_What this task involves_: Every line of the material is to be reproduced verbatim.
*** Opening of Stored data ***
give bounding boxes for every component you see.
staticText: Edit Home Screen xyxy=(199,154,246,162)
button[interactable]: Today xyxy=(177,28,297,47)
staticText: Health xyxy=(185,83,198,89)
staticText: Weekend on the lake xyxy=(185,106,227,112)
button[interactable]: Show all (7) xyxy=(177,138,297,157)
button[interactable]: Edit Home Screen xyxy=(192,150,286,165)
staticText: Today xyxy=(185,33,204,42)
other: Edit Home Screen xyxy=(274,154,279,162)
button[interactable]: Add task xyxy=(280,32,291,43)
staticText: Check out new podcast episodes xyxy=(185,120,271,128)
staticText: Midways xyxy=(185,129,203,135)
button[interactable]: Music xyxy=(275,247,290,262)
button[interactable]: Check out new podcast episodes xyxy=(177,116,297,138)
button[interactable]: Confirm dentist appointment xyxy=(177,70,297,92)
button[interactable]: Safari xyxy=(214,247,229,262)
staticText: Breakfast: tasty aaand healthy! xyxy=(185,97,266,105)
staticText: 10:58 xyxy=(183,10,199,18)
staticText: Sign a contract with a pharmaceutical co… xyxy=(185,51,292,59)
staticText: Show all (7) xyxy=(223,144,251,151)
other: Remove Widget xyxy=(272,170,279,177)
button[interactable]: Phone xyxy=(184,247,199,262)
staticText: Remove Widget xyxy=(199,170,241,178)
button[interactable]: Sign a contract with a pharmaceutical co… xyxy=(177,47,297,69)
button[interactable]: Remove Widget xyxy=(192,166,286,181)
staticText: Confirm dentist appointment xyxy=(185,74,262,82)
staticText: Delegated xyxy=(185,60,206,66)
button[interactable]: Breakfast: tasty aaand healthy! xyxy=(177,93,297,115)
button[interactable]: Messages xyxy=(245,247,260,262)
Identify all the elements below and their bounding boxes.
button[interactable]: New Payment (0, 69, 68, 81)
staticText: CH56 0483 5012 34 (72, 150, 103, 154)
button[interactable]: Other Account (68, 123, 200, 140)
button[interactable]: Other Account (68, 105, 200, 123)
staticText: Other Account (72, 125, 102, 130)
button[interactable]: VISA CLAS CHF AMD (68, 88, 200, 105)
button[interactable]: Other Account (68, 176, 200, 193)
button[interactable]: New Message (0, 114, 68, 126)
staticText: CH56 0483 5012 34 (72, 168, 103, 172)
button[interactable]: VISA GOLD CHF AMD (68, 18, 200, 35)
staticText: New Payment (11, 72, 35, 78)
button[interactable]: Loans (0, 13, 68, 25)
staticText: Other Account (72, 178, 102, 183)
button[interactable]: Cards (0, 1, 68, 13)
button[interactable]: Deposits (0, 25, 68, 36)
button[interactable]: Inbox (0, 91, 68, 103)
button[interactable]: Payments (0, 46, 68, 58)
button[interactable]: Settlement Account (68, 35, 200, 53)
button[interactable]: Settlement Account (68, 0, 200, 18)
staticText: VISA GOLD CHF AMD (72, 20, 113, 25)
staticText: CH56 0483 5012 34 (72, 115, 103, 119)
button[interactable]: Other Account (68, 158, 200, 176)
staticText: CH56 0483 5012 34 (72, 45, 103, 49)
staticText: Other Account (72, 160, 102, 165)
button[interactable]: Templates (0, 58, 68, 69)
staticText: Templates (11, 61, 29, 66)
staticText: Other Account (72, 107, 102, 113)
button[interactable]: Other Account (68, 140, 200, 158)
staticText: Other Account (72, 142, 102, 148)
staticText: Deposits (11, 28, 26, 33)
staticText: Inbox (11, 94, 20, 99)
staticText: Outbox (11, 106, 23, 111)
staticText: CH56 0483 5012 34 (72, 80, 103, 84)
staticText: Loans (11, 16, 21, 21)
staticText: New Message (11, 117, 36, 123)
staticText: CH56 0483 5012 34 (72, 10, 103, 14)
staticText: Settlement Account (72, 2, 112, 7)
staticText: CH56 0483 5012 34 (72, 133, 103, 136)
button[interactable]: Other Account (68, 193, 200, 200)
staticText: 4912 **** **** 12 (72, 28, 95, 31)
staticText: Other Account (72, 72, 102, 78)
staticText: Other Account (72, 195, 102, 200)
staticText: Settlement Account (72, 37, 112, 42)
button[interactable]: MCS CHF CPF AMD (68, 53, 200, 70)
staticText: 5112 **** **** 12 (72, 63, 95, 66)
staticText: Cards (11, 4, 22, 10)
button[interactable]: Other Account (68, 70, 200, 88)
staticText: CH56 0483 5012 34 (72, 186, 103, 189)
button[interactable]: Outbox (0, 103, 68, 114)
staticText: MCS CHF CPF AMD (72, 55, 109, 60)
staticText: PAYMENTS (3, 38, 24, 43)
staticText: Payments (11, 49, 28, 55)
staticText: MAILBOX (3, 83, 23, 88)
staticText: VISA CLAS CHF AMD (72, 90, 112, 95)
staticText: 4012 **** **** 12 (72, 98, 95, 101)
*** Close of Stored data ***
_Result below_:
give bounding boxes for every component you see.
staticText: Edit Home Screen xyxy=(199,154,246,162)
button[interactable]: Today xyxy=(177,28,297,47)
staticText: Health xyxy=(185,83,198,89)
staticText: Weekend on the lake xyxy=(185,106,227,112)
button[interactable]: Show all (7) xyxy=(177,138,297,157)
button[interactable]: Edit Home Screen xyxy=(192,150,286,165)
staticText: Today xyxy=(185,33,204,42)
other: Edit Home Screen xyxy=(274,154,279,162)
button[interactable]: Add task xyxy=(280,32,291,43)
staticText: Check out new podcast episodes xyxy=(185,120,271,128)
staticText: Midways xyxy=(185,129,203,135)
button[interactable]: Music xyxy=(275,247,290,262)
button[interactable]: Check out new podcast episodes xyxy=(177,116,297,138)
button[interactable]: Confirm dentist appointment xyxy=(177,70,297,92)
button[interactable]: Safari xyxy=(214,247,229,262)
staticText: Breakfast: tasty aaand healthy! xyxy=(185,97,266,105)
staticText: 10:58 xyxy=(183,10,199,18)
staticText: Sign a contract with a pharmaceutical co… xyxy=(185,51,292,59)
staticText: Show all (7) xyxy=(223,144,251,151)
other: Remove Widget xyxy=(272,170,279,177)
button[interactable]: Phone xyxy=(184,247,199,262)
staticText: Remove Widget xyxy=(199,170,241,178)
button[interactable]: Sign a contract with a pharmaceutical co… xyxy=(177,47,297,69)
button[interactable]: Remove Widget xyxy=(192,166,286,181)
staticText: Confirm dentist appointment xyxy=(185,74,262,82)
staticText: Delegated xyxy=(185,60,206,66)
button[interactable]: Breakfast: tasty aaand healthy! xyxy=(177,93,297,115)
button[interactable]: Messages xyxy=(245,247,260,262)
Identify all the elements below and their bounding boxes.
button[interactable]: New Payment (0, 69, 68, 81)
staticText: CH56 0483 5012 34 (72, 150, 103, 154)
button[interactable]: Other Account (68, 123, 200, 140)
button[interactable]: Other Account (68, 105, 200, 123)
staticText: Other Account (72, 125, 102, 130)
button[interactable]: VISA CLAS CHF AMD (68, 88, 200, 105)
button[interactable]: Other Account (68, 176, 200, 193)
button[interactable]: New Message (0, 114, 68, 126)
staticText: CH56 0483 5012 34 (72, 168, 103, 172)
button[interactable]: VISA GOLD CHF AMD (68, 18, 200, 35)
staticText: New Payment (11, 72, 35, 78)
button[interactable]: Loans (0, 13, 68, 25)
staticText: Other Account (72, 178, 102, 183)
button[interactable]: Cards (0, 1, 68, 13)
button[interactable]: Deposits (0, 25, 68, 36)
button[interactable]: Inbox (0, 91, 68, 103)
button[interactable]: Payments (0, 46, 68, 58)
button[interactable]: Settlement Account (68, 35, 200, 53)
button[interactable]: Settlement Account (68, 0, 200, 18)
staticText: VISA GOLD CHF AMD (72, 20, 113, 25)
staticText: CH56 0483 5012 34 (72, 115, 103, 119)
button[interactable]: Other Account (68, 158, 200, 176)
staticText: CH56 0483 5012 34 (72, 45, 103, 49)
staticText: Other Account (72, 160, 102, 165)
button[interactable]: Templates (0, 58, 68, 69)
staticText: Templates (11, 61, 29, 66)
staticText: Other Account (72, 107, 102, 113)
button[interactable]: Other Account (68, 140, 200, 158)
staticText: Other Account (72, 142, 102, 148)
staticText: Deposits (11, 28, 26, 33)
staticText: Inbox (11, 94, 20, 99)
staticText: Outbox (11, 106, 23, 111)
staticText: CH56 0483 5012 34 (72, 80, 103, 84)
staticText: Loans (11, 16, 21, 21)
staticText: New Message (11, 117, 36, 123)
staticText: CH56 0483 5012 34 (72, 10, 103, 14)
staticText: Settlement Account (72, 2, 112, 7)
staticText: CH56 0483 5012 34 (72, 133, 103, 136)
button[interactable]: Other Account (68, 193, 200, 200)
staticText: 4912 **** **** 12 (72, 28, 95, 31)
staticText: Other Account (72, 72, 102, 78)
staticText: Other Account (72, 195, 102, 200)
staticText: Settlement Account (72, 37, 112, 42)
button[interactable]: MCS CHF CPF AMD (68, 53, 200, 70)
staticText: 5112 **** **** 12 (72, 63, 95, 66)
staticText: Cards (11, 4, 22, 10)
button[interactable]: Other Account (68, 70, 200, 88)
staticText: CH56 0483 5012 34 (72, 186, 103, 189)
button[interactable]: Outbox (0, 103, 68, 114)
staticText: MCS CHF CPF AMD (72, 55, 109, 60)
staticText: PAYMENTS (3, 38, 24, 43)
staticText: Payments (11, 49, 28, 55)
staticText: MAILBOX (3, 83, 23, 88)
staticText: VISA CLAS CHF AMD (72, 90, 112, 95)
staticText: 4012 **** **** 12 (72, 98, 95, 101)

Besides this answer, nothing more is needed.